**** SOURCE MATERIAL

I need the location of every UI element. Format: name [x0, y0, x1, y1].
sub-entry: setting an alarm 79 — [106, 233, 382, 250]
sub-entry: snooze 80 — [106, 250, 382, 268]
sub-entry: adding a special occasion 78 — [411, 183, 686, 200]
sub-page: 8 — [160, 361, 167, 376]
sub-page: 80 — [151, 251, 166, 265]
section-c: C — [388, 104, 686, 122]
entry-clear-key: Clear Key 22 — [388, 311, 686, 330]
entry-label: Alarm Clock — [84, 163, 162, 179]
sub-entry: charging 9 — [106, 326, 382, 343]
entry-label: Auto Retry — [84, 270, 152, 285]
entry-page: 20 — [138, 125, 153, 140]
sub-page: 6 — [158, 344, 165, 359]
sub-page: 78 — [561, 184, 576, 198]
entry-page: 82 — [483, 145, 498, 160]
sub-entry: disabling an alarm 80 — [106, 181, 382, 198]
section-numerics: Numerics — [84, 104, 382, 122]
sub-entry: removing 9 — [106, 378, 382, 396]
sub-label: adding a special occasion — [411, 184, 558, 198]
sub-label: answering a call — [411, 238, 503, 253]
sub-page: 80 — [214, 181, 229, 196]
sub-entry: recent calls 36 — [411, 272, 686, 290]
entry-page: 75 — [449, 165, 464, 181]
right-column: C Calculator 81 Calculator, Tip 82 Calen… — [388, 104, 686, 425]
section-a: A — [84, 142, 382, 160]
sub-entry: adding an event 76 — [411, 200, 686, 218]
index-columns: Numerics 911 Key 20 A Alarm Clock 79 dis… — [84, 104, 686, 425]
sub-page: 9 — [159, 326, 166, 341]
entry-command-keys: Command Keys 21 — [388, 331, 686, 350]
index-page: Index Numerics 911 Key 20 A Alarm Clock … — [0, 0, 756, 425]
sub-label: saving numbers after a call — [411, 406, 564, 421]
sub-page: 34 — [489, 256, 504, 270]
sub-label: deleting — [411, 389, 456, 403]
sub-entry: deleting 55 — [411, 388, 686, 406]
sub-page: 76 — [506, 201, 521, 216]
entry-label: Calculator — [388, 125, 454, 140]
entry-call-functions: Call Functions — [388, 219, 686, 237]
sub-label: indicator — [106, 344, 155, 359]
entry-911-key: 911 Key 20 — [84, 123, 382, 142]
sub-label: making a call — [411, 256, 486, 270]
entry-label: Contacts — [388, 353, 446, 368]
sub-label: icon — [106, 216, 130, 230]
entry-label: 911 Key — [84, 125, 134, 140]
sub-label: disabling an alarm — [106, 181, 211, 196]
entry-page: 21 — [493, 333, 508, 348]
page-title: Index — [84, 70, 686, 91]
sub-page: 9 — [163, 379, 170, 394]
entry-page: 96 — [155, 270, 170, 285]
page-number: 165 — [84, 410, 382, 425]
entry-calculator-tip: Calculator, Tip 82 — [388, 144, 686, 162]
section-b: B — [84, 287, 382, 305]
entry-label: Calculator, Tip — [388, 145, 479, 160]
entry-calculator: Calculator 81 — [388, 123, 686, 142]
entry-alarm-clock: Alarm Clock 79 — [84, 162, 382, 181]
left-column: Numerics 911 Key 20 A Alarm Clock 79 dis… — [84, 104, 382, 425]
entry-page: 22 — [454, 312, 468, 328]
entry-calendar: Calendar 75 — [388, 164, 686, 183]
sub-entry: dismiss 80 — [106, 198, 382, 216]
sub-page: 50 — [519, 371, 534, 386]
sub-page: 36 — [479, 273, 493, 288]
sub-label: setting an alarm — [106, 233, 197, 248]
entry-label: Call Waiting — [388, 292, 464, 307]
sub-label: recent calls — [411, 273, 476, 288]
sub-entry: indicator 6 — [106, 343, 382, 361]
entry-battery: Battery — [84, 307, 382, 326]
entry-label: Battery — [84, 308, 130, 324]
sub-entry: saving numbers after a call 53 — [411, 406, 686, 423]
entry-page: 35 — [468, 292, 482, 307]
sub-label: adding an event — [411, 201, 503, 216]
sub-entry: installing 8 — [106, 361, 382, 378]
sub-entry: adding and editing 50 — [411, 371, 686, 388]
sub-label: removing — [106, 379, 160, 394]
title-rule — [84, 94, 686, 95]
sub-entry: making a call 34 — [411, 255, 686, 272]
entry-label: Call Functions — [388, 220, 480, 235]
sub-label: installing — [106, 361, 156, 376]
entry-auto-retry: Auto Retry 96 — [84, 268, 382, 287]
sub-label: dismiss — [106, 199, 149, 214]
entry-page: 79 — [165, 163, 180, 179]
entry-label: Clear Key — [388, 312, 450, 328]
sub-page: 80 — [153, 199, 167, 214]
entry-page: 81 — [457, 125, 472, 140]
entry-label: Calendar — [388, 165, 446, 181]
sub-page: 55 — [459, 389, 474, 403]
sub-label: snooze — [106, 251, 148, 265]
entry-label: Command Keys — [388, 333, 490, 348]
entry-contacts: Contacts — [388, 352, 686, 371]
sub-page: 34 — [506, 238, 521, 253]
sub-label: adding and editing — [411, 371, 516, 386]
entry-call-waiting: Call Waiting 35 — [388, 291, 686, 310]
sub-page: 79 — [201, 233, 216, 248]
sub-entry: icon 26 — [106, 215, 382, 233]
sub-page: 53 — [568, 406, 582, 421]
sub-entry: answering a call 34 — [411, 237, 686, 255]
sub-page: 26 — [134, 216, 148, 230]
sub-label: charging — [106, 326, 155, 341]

********

* _PROMPT_:
Copy the records word for word.

* _ANSWER TO THIS TASK_:
I need the location of every UI element. Format: name [x0, y0, x1, y1].
sub-entry: setting an alarm 79 — [106, 233, 382, 250]
sub-entry: snooze 80 — [106, 250, 382, 268]
sub-entry: adding a special occasion 78 — [411, 183, 686, 200]
sub-page: 8 — [160, 361, 167, 376]
sub-page: 80 — [151, 251, 166, 265]
section-c: C — [388, 104, 686, 122]
entry-clear-key: Clear Key 22 — [388, 311, 686, 330]
entry-label: Alarm Clock — [84, 163, 162, 179]
sub-entry: charging 9 — [106, 326, 382, 343]
entry-label: Auto Retry — [84, 270, 152, 285]
entry-page: 20 — [138, 125, 153, 140]
sub-page: 6 — [158, 344, 165, 359]
sub-page: 78 — [561, 184, 576, 198]
entry-page: 82 — [483, 145, 498, 160]
sub-entry: disabling an alarm 80 — [106, 181, 382, 198]
section-numerics: Numerics — [84, 104, 382, 122]
sub-entry: removing 9 — [106, 378, 382, 396]
sub-label: adding a special occasion — [411, 184, 558, 198]
sub-label: answering a call — [411, 238, 503, 253]
sub-page: 80 — [214, 181, 229, 196]
sub-entry: recent calls 36 — [411, 272, 686, 290]
entry-page: 75 — [449, 165, 464, 181]
right-column: C Calculator 81 Calculator, Tip 82 Calen… — [388, 104, 686, 425]
section-a: A — [84, 142, 382, 160]
sub-entry: adding an event 76 — [411, 200, 686, 218]
index-columns: Numerics 911 Key 20 A Alarm Clock 79 dis… — [84, 104, 686, 425]
sub-page: 9 — [159, 326, 166, 341]
entry-command-keys: Command Keys 21 — [388, 331, 686, 350]
index-page: Index Numerics 911 Key 20 A Alarm Clock … — [0, 0, 756, 425]
sub-label: saving numbers after a call — [411, 406, 564, 421]
sub-page: 34 — [489, 256, 504, 270]
sub-label: deleting — [411, 389, 456, 403]
sub-entry: deleting 55 — [411, 388, 686, 406]
sub-page: 76 — [506, 201, 521, 216]
entry-label: Calculator — [388, 125, 454, 140]
entry-call-functions: Call Functions — [388, 219, 686, 237]
sub-label: indicator — [106, 344, 155, 359]
entry-911-key: 911 Key 20 — [84, 123, 382, 142]
sub-label: making a call — [411, 256, 486, 270]
entry-label: Contacts — [388, 353, 446, 368]
sub-label: icon — [106, 216, 130, 230]
entry-label: 911 Key — [84, 125, 134, 140]
sub-label: disabling an alarm — [106, 181, 211, 196]
entry-page: 21 — [493, 333, 508, 348]
page-title: Index — [84, 70, 686, 91]
sub-page: 9 — [163, 379, 170, 394]
entry-page: 96 — [155, 270, 170, 285]
page-number: 165 — [84, 410, 382, 425]
entry-calculator-tip: Calculator, Tip 82 — [388, 144, 686, 162]
section-b: B — [84, 287, 382, 305]
entry-label: Calculator, Tip — [388, 145, 479, 160]
entry-calculator: Calculator 81 — [388, 123, 686, 142]
entry-alarm-clock: Alarm Clock 79 — [84, 162, 382, 181]
left-column: Numerics 911 Key 20 A Alarm Clock 79 dis… — [84, 104, 382, 425]
entry-page: 22 — [454, 312, 468, 328]
entry-calendar: Calendar 75 — [388, 164, 686, 183]
sub-entry: dismiss 80 — [106, 198, 382, 216]
sub-page: 50 — [519, 371, 534, 386]
sub-page: 36 — [479, 273, 493, 288]
sub-label: setting an alarm — [106, 233, 197, 248]
entry-label: Call Waiting — [388, 292, 464, 307]
sub-label: recent calls — [411, 273, 476, 288]
sub-entry: indicator 6 — [106, 343, 382, 361]
entry-battery: Battery — [84, 307, 382, 326]
entry-label: Battery — [84, 308, 130, 324]
sub-entry: saving numbers after a call 53 — [411, 406, 686, 423]
entry-page: 35 — [468, 292, 482, 307]
sub-label: adding an event — [411, 201, 503, 216]
sub-entry: installing 8 — [106, 361, 382, 378]
sub-entry: adding and editing 50 — [411, 371, 686, 388]
sub-label: removing — [106, 379, 160, 394]
title-rule — [84, 94, 686, 95]
sub-entry: making a call 34 — [411, 255, 686, 272]
entry-label: Call Functions — [388, 220, 480, 235]
sub-label: installing — [106, 361, 156, 376]
entry-auto-retry: Auto Retry 96 — [84, 268, 382, 287]
sub-label: dismiss — [106, 199, 149, 214]
entry-page: 79 — [165, 163, 180, 179]
entry-label: Clear Key — [388, 312, 450, 328]
sub-page: 80 — [153, 199, 167, 214]
entry-page: 81 — [457, 125, 472, 140]
entry-label: Calendar — [388, 165, 446, 181]
sub-page: 55 — [459, 389, 474, 403]
sub-label: snooze — [106, 251, 148, 265]
entry-label: Command Keys — [388, 333, 490, 348]
entry-contacts: Contacts — [388, 352, 686, 371]
sub-page: 34 — [506, 238, 521, 253]
sub-label: adding and editing — [411, 371, 516, 386]
entry-call-waiting: Call Waiting 35 — [388, 291, 686, 310]
sub-page: 79 — [201, 233, 216, 248]
sub-entry: icon 26 — [106, 215, 382, 233]
sub-page: 53 — [568, 406, 582, 421]
sub-entry: answering a call 34 — [411, 237, 686, 255]
sub-page: 26 — [134, 216, 148, 230]
sub-label: charging — [106, 326, 155, 341]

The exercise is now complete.